(SOURCE INFORMATION begins)

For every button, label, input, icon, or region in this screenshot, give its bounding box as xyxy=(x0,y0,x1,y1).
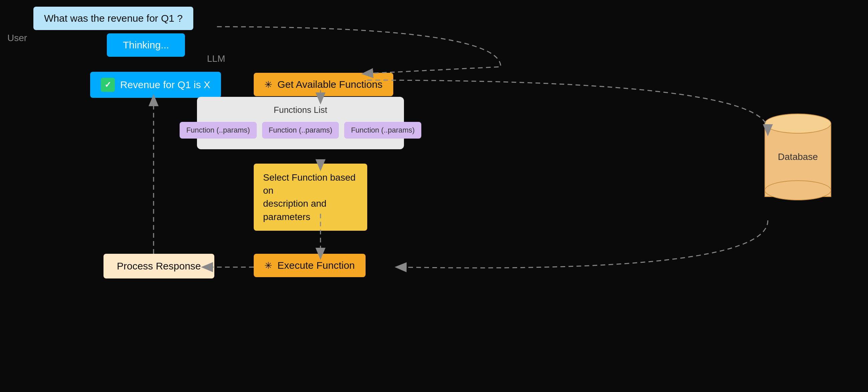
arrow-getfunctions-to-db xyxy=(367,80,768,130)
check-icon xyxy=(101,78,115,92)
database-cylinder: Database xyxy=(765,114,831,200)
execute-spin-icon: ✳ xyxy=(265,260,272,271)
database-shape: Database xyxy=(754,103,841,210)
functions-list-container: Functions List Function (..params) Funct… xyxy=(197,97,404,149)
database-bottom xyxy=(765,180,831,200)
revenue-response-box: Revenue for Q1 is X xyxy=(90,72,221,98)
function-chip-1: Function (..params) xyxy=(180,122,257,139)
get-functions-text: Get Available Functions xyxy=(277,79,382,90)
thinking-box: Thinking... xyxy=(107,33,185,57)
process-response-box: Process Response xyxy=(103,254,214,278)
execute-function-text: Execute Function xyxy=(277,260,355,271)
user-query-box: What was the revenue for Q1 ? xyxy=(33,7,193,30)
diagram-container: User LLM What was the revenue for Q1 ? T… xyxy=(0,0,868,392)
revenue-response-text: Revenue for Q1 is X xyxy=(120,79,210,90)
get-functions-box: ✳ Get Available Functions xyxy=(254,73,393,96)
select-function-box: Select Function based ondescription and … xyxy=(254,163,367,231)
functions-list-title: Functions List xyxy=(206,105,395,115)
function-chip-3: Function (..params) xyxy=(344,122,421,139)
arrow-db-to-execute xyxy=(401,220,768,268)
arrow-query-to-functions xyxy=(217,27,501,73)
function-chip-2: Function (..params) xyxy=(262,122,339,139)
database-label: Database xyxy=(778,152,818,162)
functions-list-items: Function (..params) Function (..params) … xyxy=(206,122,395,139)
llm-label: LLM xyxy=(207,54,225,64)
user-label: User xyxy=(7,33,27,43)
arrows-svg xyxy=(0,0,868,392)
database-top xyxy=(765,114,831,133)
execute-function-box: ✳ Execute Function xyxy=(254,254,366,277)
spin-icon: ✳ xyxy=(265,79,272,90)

(SOURCE INFORMATION ends)

Output all of the data exactly. Skip the pictures.

For every button, label, input, icon, or region in this screenshot, give its bounding box as xyxy=(x0,y0,x1,y1).
arrow-getfunctions-to-db xyxy=(367,80,768,130)
check-icon xyxy=(101,78,115,92)
database-cylinder: Database xyxy=(765,114,831,200)
execute-spin-icon: ✳ xyxy=(265,260,272,271)
database-shape: Database xyxy=(754,103,841,210)
functions-list-container: Functions List Function (..params) Funct… xyxy=(197,97,404,149)
database-bottom xyxy=(765,180,831,200)
revenue-response-box: Revenue for Q1 is X xyxy=(90,72,221,98)
function-chip-1: Function (..params) xyxy=(180,122,257,139)
get-functions-text: Get Available Functions xyxy=(277,79,382,90)
thinking-box: Thinking... xyxy=(107,33,185,57)
process-response-box: Process Response xyxy=(103,254,214,278)
execute-function-text: Execute Function xyxy=(277,260,355,271)
user-query-box: What was the revenue for Q1 ? xyxy=(33,7,193,30)
diagram-container: User LLM What was the revenue for Q1 ? T… xyxy=(0,0,868,392)
revenue-response-text: Revenue for Q1 is X xyxy=(120,79,210,90)
get-functions-box: ✳ Get Available Functions xyxy=(254,73,393,96)
select-function-box: Select Function based ondescription and … xyxy=(254,163,367,231)
functions-list-title: Functions List xyxy=(206,105,395,115)
function-chip-3: Function (..params) xyxy=(344,122,421,139)
arrow-db-to-execute xyxy=(401,220,768,268)
arrow-query-to-functions xyxy=(217,27,501,73)
function-chip-2: Function (..params) xyxy=(262,122,339,139)
database-label: Database xyxy=(778,152,818,162)
functions-list-items: Function (..params) Function (..params) … xyxy=(206,122,395,139)
llm-label: LLM xyxy=(207,54,225,64)
user-label: User xyxy=(7,33,27,43)
arrows-svg xyxy=(0,0,868,392)
database-top xyxy=(765,114,831,133)
execute-function-box: ✳ Execute Function xyxy=(254,254,366,277)
spin-icon: ✳ xyxy=(265,79,272,90)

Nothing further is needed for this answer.